I just might start checking out that adult-contempory station again...........


The amazing Pere Soto!

I ran first into Pere Soto at a jam session at Clyde's Prime Rib here in Portland. He was in town for a few weeks before going back home to Barcelona. He blew me away. Besides having massive chops he was astoundingly creative. Pere would sound bluesy one second then boppish, then he would sound like he was playing contemporary classical. His Brazilian playing was even happening! The were no boundaries for Pere Soto, it was all improvisation. When I browsed his web site I found that he does a Django project in Europe called Django's Castle. He has some interesting digital art on his site too. I sometimes feel trapped out on the west coast. It seems like all anyone wants to play is very inside traditional Bop. Then there is the other extreme here with the totally free players. I like both, but miss the more modern eclectic approach of the East Coast and Europe. Pere is back in town for a little while and is a refreshing addition to the PDX Jazz scene. Let's hope he decides to stay. His site has some great videos that will blow the minds of Django fans. He even does the two finger Django thing on a few of the videos.

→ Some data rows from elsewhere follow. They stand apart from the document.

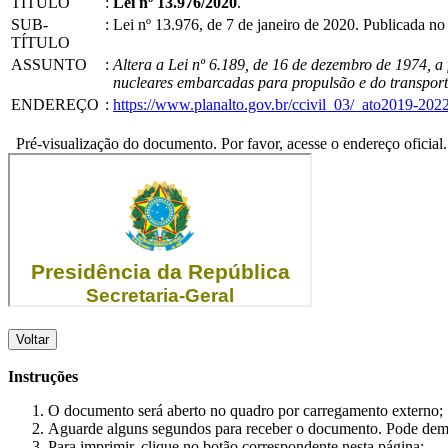
TÍTULO
:
Lei nº 13.976/2020
.
SUB-
:
Lei nº 13.976, de 7 de janeiro de 2020. Publicada 
TÍTULO
ASSUNTO
:
Altera a Lei nº 6.189, de 16 de dezembro de 1974, 
nucleares embarcadas para propulsão e do transport
ENDEREÇO
:
https://www.planalto.gov.br/ccivil_03/_ato2019-202
Pré-visualização do documento. Por favor, acesse o endereço oficial.
Voltar
Instruções
O documento será aberto no quadro por carregamento externo;
Aguarde alguns segundos para receber o documento. Pode dem
Para imprimir, clique no botão correspondente nesta página;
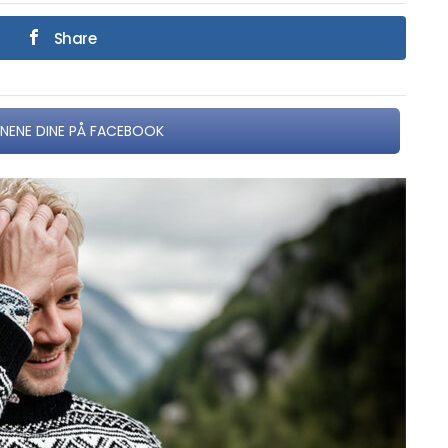
Share
NNENE DINE PÅ FACEBOOK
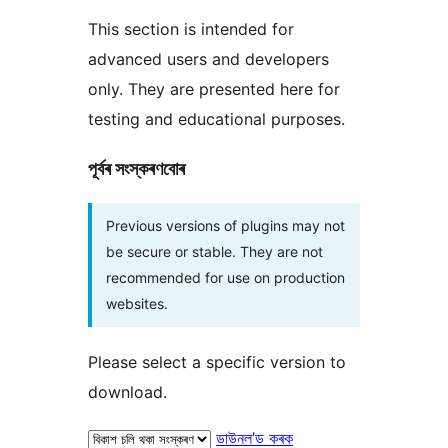
This section is intended for
advanced users and developers
only. They are presented here for
testing and educational purposes.
পূৰ্বৰ সংস্কৰণবোৰ
Previous versions of plugins may not
be secure or stable. They are not
recommended for use on production
websites.
Please select a specific version to
download.
ডাউনল’ড কৰক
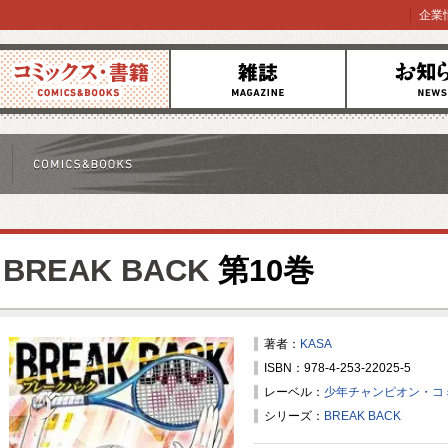
企業
コミックス
雑誌
お知らせ
BREAK BACK
第10巻
著者：
KASA
ISBN：978-4-253-22025-5
レーベル：
少年チャンピオン・コ
シリーズ：
BREAK BACK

Pere Soto, Dan Schulte and I will be playing a trio gig Thursday, September 1st at the Red and Black Cafe (2138 SE Division St., 231-3899), from 8-10pm.

Pere will be teaching a master class :
The Seven Secrets of Jazz Improvisation
Saturday, August 27th at Day Music Company
Recital at 12:30 (Recital only - $5)

Humdrum, daylight things most musicians think when they play

My buddy Robert Moore was going through boxes while unpacking and he came across this clipping from the New Yorker somewhere around 1980 - one of their "Profile" series, but unfortunately he didn't have the info to ID who is speaking, exact date, etc. Nonetheless, here's an interesting tidbit.

"Last evening wasn't bad at all," he said as he worked on his hands. "I played well, and somewhere around eight a whole bunch of jazz fans came in, so I played for them until after nine. The only trouble was that the hammer of the G above middle C broke, but I doubt whether anybody noticed. Once, the English pianist Harold Bauer gave a concert in San Francisco, and an F-sharp got stuck just after he'd begun his last piece. He struggled with the note, trying to disguise that from the audience, trying to keep it from ruining the piece, trying to get through. When he came offstage, his manager said to him, 'Harold, I've listened to you up and down the world for twenty years, and that last piece was the most moving performance I have ever heard.' Which means that audiences are rarely on the same wavelength as performers. In fact, two very different things are going on at once. The musician is wondering how to get from the second eight bars into the bridge, and the audience is in pursuit of emotional energy. The musician is struggling, and the audience is making up dreamlike opinions about the music that may have nothing at all to do with what the musician is thinking or doing musically. If audiences knew what humdrum, daylight things most musicians think when they play, they'd probably never come."